Steinmeier underlined Germans’ responsibility to “think, feel and act as Europeans” in this time of crisis and to confront far-right attacks wherever they emerge.
“If we don’t keep Europe together, in and after this pandemic, we will prove not to be worthy of May 8,” he said.
Germans have come to see the Nazis’ defeat as a liberation.
“We Germans can say today that the day of liberation is a day of gratitude,” Steinmeier said. “Today, we must liberate ourselves – from the temptation of a new nationalism; from fascination with the authoritarian; from distrust, isolation and enmity between nations; from hatred and agitation, from xenophobia and contempt for democracy.”
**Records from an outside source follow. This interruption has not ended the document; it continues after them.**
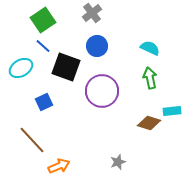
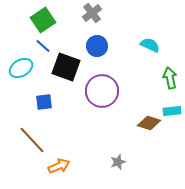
cyan semicircle: moved 3 px up
green arrow: moved 20 px right
blue square: rotated 18 degrees clockwise
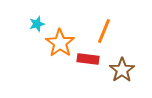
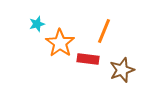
brown star: rotated 15 degrees clockwise
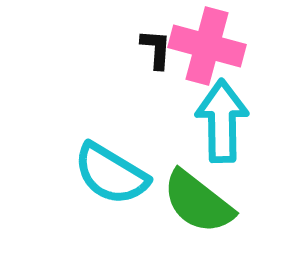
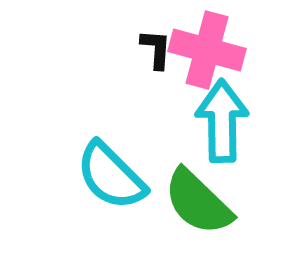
pink cross: moved 4 px down
cyan semicircle: moved 2 px down; rotated 14 degrees clockwise
green semicircle: rotated 6 degrees clockwise
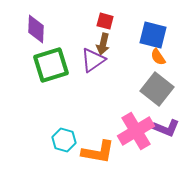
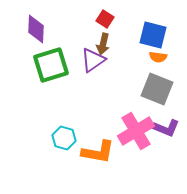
red square: moved 2 px up; rotated 18 degrees clockwise
orange semicircle: rotated 48 degrees counterclockwise
gray square: rotated 16 degrees counterclockwise
cyan hexagon: moved 2 px up
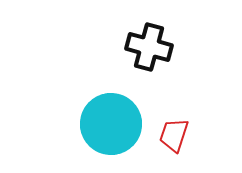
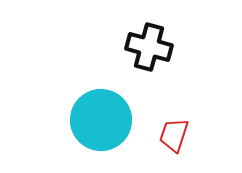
cyan circle: moved 10 px left, 4 px up
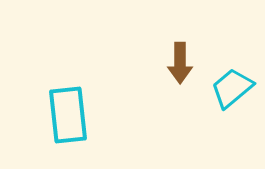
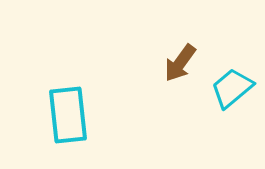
brown arrow: rotated 36 degrees clockwise
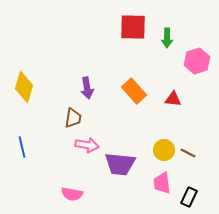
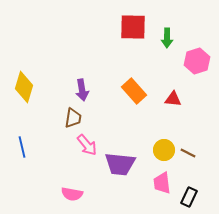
purple arrow: moved 5 px left, 2 px down
pink arrow: rotated 40 degrees clockwise
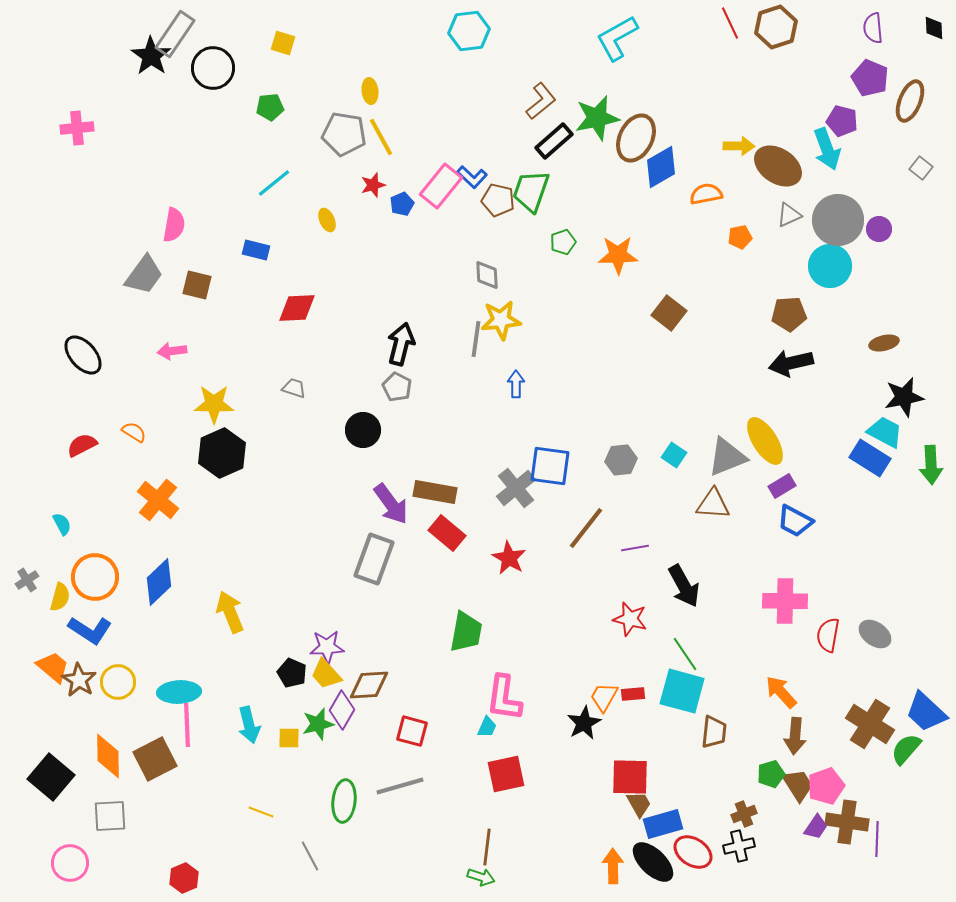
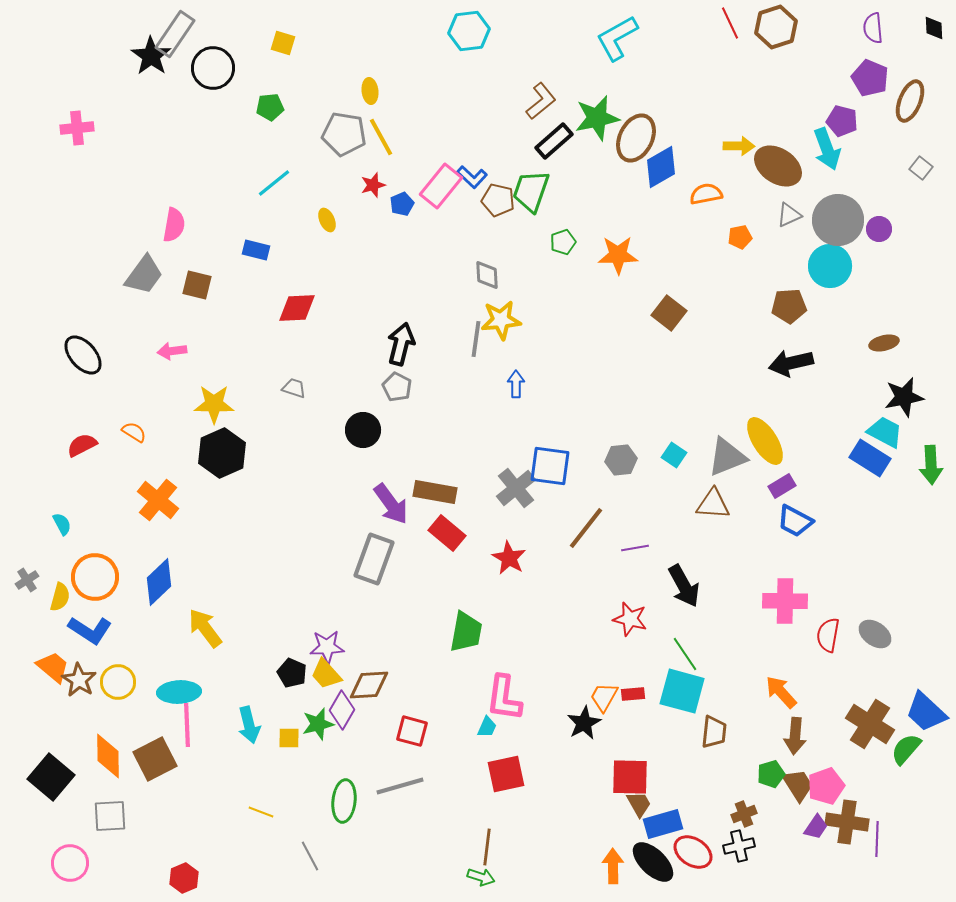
brown pentagon at (789, 314): moved 8 px up
yellow arrow at (230, 612): moved 25 px left, 16 px down; rotated 15 degrees counterclockwise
Merkel spoke with Russian President Vladimir Putin by phone on Friday to mark the anniversary, and the two agreed the war is a reminder of the need for “close co-operation between states and people to preserve and encourage peace and understanding”.
In Poland, VE Day elicits mixed emotions as the defeat of Nazi Germany did not lead to the immediate freedoms that other European nations enjoyed. After the war, Poland was subjugated by the Soviet Union, and remained part of the communist bloc until 1989.
At a wreath-laying commemoration at the Tomb of the Unknown Soldier in Warsaw, President Andrzej Duda described VE Day as a “bittersweet anniversary” for a country that endured one of the most brutal Nazi occupations. Six million of Poland’s 35 million people were killed, half of whom were Jewish.
Duda lamented the fact that thousands of Polish troops who had fought alongside Allied forces during the war were later “betrayed” by the Allies and were not allowed to march in the 1946 Victory Parade in London for fear of straining British relations with Soviet leader Joseph Stalin.
World War II began on September 1, 1939, when Adolf Hitler’s Nazi forces invaded Poland.